* _INSTRUCTIONS FOR THE TASK_: An exact transcript of all the records is required, with nothing left out.

* _Data excerpts_:
Content starts

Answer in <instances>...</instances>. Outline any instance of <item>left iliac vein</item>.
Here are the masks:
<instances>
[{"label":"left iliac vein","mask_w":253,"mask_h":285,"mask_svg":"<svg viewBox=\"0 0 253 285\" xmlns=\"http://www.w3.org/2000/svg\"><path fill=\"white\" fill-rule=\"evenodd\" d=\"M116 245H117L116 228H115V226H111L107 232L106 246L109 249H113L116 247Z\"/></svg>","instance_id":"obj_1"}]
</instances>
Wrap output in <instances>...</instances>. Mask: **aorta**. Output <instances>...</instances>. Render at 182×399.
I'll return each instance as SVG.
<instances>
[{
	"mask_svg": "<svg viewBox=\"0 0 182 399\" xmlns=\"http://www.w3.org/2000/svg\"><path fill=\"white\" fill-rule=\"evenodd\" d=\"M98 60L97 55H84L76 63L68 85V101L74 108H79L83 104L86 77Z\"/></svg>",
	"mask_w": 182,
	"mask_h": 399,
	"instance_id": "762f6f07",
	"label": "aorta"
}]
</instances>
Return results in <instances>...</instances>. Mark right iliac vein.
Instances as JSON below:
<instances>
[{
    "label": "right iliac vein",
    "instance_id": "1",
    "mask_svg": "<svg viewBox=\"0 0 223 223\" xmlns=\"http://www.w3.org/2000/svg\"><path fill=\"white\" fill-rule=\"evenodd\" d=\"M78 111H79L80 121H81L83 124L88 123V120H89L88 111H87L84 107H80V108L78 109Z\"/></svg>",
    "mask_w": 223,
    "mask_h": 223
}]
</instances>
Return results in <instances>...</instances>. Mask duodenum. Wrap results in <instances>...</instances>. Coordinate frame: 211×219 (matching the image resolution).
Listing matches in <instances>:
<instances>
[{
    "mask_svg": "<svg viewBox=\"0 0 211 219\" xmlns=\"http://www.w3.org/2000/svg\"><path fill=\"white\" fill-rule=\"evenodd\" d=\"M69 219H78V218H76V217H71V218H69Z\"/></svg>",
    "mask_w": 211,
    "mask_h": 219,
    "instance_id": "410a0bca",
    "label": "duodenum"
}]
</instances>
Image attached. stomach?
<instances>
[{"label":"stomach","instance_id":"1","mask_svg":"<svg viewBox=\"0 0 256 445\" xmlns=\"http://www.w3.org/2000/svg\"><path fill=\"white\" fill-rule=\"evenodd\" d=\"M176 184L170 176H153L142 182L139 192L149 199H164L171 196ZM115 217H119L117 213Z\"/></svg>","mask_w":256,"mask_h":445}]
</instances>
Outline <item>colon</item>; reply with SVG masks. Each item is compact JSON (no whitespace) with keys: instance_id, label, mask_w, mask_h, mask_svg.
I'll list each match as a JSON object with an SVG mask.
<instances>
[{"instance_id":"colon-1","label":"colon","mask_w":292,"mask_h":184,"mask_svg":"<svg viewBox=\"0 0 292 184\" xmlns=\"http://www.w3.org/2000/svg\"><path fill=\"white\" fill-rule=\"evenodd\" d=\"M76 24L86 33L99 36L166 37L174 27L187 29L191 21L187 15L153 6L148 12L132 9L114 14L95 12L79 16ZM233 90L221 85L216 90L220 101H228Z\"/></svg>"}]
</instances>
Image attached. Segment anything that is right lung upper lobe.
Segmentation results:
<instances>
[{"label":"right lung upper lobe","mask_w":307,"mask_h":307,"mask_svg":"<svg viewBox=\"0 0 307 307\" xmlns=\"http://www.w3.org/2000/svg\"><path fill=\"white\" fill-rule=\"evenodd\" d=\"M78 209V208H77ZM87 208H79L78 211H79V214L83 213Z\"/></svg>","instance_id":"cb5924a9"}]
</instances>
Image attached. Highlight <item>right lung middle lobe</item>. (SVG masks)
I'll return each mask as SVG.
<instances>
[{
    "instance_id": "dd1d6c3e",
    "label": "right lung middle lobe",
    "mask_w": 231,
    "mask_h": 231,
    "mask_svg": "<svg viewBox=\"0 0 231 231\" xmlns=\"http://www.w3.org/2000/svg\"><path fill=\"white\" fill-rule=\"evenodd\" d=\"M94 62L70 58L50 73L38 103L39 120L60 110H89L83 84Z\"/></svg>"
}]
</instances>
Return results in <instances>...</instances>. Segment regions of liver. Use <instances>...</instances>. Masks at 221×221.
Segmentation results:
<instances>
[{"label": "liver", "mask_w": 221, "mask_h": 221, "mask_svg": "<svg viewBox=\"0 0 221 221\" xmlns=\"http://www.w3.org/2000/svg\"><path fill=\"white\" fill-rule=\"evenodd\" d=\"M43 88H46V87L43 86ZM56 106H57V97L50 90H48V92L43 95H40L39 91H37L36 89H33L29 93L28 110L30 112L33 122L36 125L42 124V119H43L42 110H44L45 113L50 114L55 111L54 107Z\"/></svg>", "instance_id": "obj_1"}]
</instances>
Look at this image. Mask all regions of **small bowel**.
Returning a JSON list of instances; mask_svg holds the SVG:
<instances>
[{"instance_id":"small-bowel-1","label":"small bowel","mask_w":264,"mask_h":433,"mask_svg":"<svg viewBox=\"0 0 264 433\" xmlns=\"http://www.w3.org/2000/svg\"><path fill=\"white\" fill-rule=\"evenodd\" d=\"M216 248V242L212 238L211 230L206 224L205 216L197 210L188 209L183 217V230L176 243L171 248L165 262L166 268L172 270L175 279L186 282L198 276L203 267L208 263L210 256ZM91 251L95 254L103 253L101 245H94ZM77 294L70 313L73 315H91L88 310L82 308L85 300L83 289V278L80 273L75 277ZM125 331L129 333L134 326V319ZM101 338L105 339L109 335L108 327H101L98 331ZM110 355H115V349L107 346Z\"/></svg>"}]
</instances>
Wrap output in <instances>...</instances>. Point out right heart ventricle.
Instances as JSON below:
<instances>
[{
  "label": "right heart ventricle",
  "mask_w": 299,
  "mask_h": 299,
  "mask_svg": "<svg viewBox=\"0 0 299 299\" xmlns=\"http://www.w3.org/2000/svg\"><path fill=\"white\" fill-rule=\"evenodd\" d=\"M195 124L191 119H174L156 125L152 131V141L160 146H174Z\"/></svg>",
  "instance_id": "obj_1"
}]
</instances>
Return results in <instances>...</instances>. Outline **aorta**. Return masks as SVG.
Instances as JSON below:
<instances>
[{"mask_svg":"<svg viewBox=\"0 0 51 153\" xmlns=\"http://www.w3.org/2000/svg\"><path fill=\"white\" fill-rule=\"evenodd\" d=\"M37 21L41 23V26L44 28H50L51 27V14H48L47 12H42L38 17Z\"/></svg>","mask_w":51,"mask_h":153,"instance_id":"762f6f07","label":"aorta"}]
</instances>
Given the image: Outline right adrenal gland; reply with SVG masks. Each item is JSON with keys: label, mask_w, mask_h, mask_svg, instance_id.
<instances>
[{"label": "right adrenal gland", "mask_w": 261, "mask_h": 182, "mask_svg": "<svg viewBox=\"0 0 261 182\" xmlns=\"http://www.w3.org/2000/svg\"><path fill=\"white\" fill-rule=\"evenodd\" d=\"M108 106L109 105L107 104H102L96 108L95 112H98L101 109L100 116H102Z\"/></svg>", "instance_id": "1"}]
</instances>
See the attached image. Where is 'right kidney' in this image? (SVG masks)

Content ends

* _SOLUTION FOR THIS EXERCISE_:
Answer in <instances>...</instances>. Outline any instance of <item>left iliac vein</item>.
Here are the masks:
<instances>
[{"label":"left iliac vein","mask_w":253,"mask_h":285,"mask_svg":"<svg viewBox=\"0 0 253 285\" xmlns=\"http://www.w3.org/2000/svg\"><path fill=\"white\" fill-rule=\"evenodd\" d=\"M116 245H117L116 228H115V226H111L107 232L106 246L109 249H113L116 247Z\"/></svg>","instance_id":"obj_1"}]
</instances>
Wrap output in <instances>...</instances>. Mask: **aorta**. Output <instances>...</instances>. Render at 182×399.
I'll return each instance as SVG.
<instances>
[{
	"mask_svg": "<svg viewBox=\"0 0 182 399\" xmlns=\"http://www.w3.org/2000/svg\"><path fill=\"white\" fill-rule=\"evenodd\" d=\"M98 60L97 55H84L76 63L68 85V101L74 108H79L83 104L86 77Z\"/></svg>",
	"mask_w": 182,
	"mask_h": 399,
	"instance_id": "762f6f07",
	"label": "aorta"
}]
</instances>
Return results in <instances>...</instances>. Mark right iliac vein.
Instances as JSON below:
<instances>
[{
    "label": "right iliac vein",
    "instance_id": "1",
    "mask_svg": "<svg viewBox=\"0 0 223 223\" xmlns=\"http://www.w3.org/2000/svg\"><path fill=\"white\" fill-rule=\"evenodd\" d=\"M78 111H79L80 121H81L83 124L88 123V120H89L88 111H87L84 107H80V108L78 109Z\"/></svg>",
    "mask_w": 223,
    "mask_h": 223
}]
</instances>
Return results in <instances>...</instances>. Mask duodenum. Wrap results in <instances>...</instances>. Coordinate frame: 211×219 (matching the image resolution).
Listing matches in <instances>:
<instances>
[{
    "mask_svg": "<svg viewBox=\"0 0 211 219\" xmlns=\"http://www.w3.org/2000/svg\"><path fill=\"white\" fill-rule=\"evenodd\" d=\"M69 219H78V218H76V217H71V218H69Z\"/></svg>",
    "mask_w": 211,
    "mask_h": 219,
    "instance_id": "410a0bca",
    "label": "duodenum"
}]
</instances>
Image attached. stomach?
<instances>
[{"label":"stomach","instance_id":"1","mask_svg":"<svg viewBox=\"0 0 256 445\" xmlns=\"http://www.w3.org/2000/svg\"><path fill=\"white\" fill-rule=\"evenodd\" d=\"M176 184L170 176H153L142 182L139 192L149 199H164L171 196ZM115 217H119L117 213Z\"/></svg>","mask_w":256,"mask_h":445}]
</instances>
Outline <item>colon</item>; reply with SVG masks. Each item is compact JSON (no whitespace) with keys: instance_id, label, mask_w, mask_h, mask_svg.
I'll list each match as a JSON object with an SVG mask.
<instances>
[{"instance_id":"colon-1","label":"colon","mask_w":292,"mask_h":184,"mask_svg":"<svg viewBox=\"0 0 292 184\" xmlns=\"http://www.w3.org/2000/svg\"><path fill=\"white\" fill-rule=\"evenodd\" d=\"M76 24L86 33L99 36L166 37L174 27L187 29L191 21L187 15L153 6L148 12L132 9L114 14L95 12L79 16ZM233 90L221 85L216 90L220 101H228Z\"/></svg>"}]
</instances>
Image attached. Segment anything that is right lung upper lobe.
Segmentation results:
<instances>
[{"label":"right lung upper lobe","mask_w":307,"mask_h":307,"mask_svg":"<svg viewBox=\"0 0 307 307\" xmlns=\"http://www.w3.org/2000/svg\"><path fill=\"white\" fill-rule=\"evenodd\" d=\"M78 209V208H77ZM87 208H79L78 211H79V214L83 213Z\"/></svg>","instance_id":"cb5924a9"}]
</instances>
Image attached. Highlight <item>right lung middle lobe</item>. (SVG masks)
I'll return each mask as SVG.
<instances>
[{
    "instance_id": "dd1d6c3e",
    "label": "right lung middle lobe",
    "mask_w": 231,
    "mask_h": 231,
    "mask_svg": "<svg viewBox=\"0 0 231 231\" xmlns=\"http://www.w3.org/2000/svg\"><path fill=\"white\" fill-rule=\"evenodd\" d=\"M94 62L70 58L50 73L38 103L39 120L60 110H89L83 84Z\"/></svg>"
}]
</instances>
Return results in <instances>...</instances>. Segment regions of liver. Use <instances>...</instances>. Masks at 221×221.
Segmentation results:
<instances>
[{"label": "liver", "mask_w": 221, "mask_h": 221, "mask_svg": "<svg viewBox=\"0 0 221 221\" xmlns=\"http://www.w3.org/2000/svg\"><path fill=\"white\" fill-rule=\"evenodd\" d=\"M43 88H46V87L43 86ZM56 106H57V97L50 90H48V92L43 95H40L39 91H37L36 89H33L29 93L28 110L30 112L33 122L36 125L42 124V119H43L42 110H44L45 113L50 114L55 111L54 107Z\"/></svg>", "instance_id": "obj_1"}]
</instances>
Look at this image. Mask all regions of **small bowel**.
Returning a JSON list of instances; mask_svg holds the SVG:
<instances>
[{"instance_id":"small-bowel-1","label":"small bowel","mask_w":264,"mask_h":433,"mask_svg":"<svg viewBox=\"0 0 264 433\" xmlns=\"http://www.w3.org/2000/svg\"><path fill=\"white\" fill-rule=\"evenodd\" d=\"M216 248V242L212 238L211 230L206 224L205 216L197 210L188 209L183 217V230L176 243L171 248L165 262L166 268L172 270L175 279L186 282L198 276L203 267L208 263L210 256ZM91 251L95 254L103 253L101 245H94ZM77 294L70 313L73 315H91L88 310L82 308L85 300L83 289V278L80 273L75 277ZM125 331L129 333L134 326V319ZM101 338L105 339L109 335L108 327H101L98 331ZM110 355H115V349L107 346Z\"/></svg>"}]
</instances>
Wrap output in <instances>...</instances>. Point out right heart ventricle.
Instances as JSON below:
<instances>
[{
  "label": "right heart ventricle",
  "mask_w": 299,
  "mask_h": 299,
  "mask_svg": "<svg viewBox=\"0 0 299 299\" xmlns=\"http://www.w3.org/2000/svg\"><path fill=\"white\" fill-rule=\"evenodd\" d=\"M195 124L191 119H174L156 125L152 131V141L160 146H174Z\"/></svg>",
  "instance_id": "obj_1"
}]
</instances>
Return results in <instances>...</instances>. Outline **aorta**. Return masks as SVG.
Instances as JSON below:
<instances>
[{"mask_svg":"<svg viewBox=\"0 0 51 153\" xmlns=\"http://www.w3.org/2000/svg\"><path fill=\"white\" fill-rule=\"evenodd\" d=\"M37 21L41 23V26L44 28H50L51 27V14H48L47 12H42L38 17Z\"/></svg>","mask_w":51,"mask_h":153,"instance_id":"762f6f07","label":"aorta"}]
</instances>
Given the image: Outline right adrenal gland; reply with SVG masks. Each item is JSON with keys: label, mask_w, mask_h, mask_svg, instance_id.
<instances>
[{"label": "right adrenal gland", "mask_w": 261, "mask_h": 182, "mask_svg": "<svg viewBox=\"0 0 261 182\" xmlns=\"http://www.w3.org/2000/svg\"><path fill=\"white\" fill-rule=\"evenodd\" d=\"M108 106L109 105L107 104H102L96 108L95 112H98L101 109L100 116H102Z\"/></svg>", "instance_id": "1"}]
</instances>
See the attached image. Where is 'right kidney' in this image? (SVG masks)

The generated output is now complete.